Chapter Six, "Virgin Wives," picks up the history of the other, more ancient model, the never consummated, virginal marriage. Elliott suggests that its resurfacing among royal houses witnesses a deeply subversive denial of aristocratic duties toward family and lineage. She notes the marginalization inherent in its comparative rarity in canonization processes and hagiographies, despite its strong rhetorical support of virginity. She seeks a cause in virginity's potential for being a matrix for the production of insubordinate acts, a lack of submission evident in its denial of the most basic marital and dynastic duties. Its marginalization exposes the way the form of spiritual marriage most prominent in the early missionary church had been superceded by the transitional model—one step toward the disappearance of the institution in any form over the course of the next centuries.

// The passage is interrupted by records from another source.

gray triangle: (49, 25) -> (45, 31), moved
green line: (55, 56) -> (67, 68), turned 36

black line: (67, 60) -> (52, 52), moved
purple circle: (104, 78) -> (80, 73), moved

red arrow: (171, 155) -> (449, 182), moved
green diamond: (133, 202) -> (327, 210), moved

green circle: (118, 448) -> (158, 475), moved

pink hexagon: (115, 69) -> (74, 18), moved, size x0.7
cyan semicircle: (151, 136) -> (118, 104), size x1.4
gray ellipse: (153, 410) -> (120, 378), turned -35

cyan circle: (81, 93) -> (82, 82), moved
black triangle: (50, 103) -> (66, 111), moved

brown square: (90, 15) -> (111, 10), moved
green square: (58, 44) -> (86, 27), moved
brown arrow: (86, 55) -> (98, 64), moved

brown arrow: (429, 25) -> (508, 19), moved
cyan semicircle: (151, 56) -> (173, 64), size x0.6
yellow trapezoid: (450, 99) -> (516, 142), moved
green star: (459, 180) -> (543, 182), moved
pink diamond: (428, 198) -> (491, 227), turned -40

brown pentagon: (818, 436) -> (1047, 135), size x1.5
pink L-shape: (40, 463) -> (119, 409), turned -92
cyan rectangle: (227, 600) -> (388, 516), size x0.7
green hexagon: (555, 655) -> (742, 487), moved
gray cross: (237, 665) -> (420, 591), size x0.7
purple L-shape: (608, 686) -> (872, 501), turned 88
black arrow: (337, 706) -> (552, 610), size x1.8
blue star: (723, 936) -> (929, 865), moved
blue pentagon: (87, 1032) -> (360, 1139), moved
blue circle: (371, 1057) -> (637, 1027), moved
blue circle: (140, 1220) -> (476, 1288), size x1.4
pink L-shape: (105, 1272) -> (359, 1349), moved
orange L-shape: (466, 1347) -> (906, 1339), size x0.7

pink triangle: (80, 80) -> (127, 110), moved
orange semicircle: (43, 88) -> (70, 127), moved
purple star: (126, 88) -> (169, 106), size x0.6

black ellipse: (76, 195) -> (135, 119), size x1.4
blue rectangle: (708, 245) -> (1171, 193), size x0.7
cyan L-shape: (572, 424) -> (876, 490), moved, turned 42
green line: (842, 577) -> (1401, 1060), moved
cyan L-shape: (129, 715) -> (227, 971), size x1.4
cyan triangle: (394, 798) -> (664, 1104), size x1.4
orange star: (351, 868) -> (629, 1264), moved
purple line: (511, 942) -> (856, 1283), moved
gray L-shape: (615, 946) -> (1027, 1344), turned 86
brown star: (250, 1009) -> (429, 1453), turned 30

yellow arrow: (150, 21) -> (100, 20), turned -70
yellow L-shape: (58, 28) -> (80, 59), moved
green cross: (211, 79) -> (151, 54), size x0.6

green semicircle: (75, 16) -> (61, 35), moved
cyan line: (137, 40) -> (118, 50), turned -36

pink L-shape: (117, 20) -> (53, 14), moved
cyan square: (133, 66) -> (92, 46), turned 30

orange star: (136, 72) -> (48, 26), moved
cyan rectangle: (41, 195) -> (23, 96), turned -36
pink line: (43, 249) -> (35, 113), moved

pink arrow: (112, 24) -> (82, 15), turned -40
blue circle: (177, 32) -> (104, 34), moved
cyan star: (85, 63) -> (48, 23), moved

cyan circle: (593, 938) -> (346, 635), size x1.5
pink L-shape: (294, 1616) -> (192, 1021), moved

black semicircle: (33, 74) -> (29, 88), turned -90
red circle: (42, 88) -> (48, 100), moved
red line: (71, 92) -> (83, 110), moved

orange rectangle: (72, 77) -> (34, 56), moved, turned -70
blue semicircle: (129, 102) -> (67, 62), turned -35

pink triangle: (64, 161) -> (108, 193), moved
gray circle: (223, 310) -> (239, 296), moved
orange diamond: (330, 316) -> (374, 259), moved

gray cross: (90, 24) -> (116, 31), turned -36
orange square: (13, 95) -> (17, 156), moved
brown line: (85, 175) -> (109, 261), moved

Any brief outline necessarily belies the range and complexity of Elliott's intriguing and ambitious study. It is a thoroughly researched and carefully argued discussion of what she shows to be a socially and culturally significant phenomenon. Spiritual Marriage is an important work, one which offers a new and engagingly sophisticated treatment of subjects of interest to historians of gender and sexuality, of marriage and the family, of women and most specifically of women's spirituality. Dyan Elliott is to be commended especially for her close and insightful analysis of texts, and for her attention to both ideological and litery contexts. Her treatment of hagiographical texts—giving due appreciation of their didactic purpose and their ambiguous marginalization of the saint as both exception to and model of idealized behavior—is particularly worthy of praise. Whether or not one accepts every reading of text, every speculation, Elliott's is a convincing work, not only in the arguments it makes, but also in the number of questions it introduces into future critical conversation.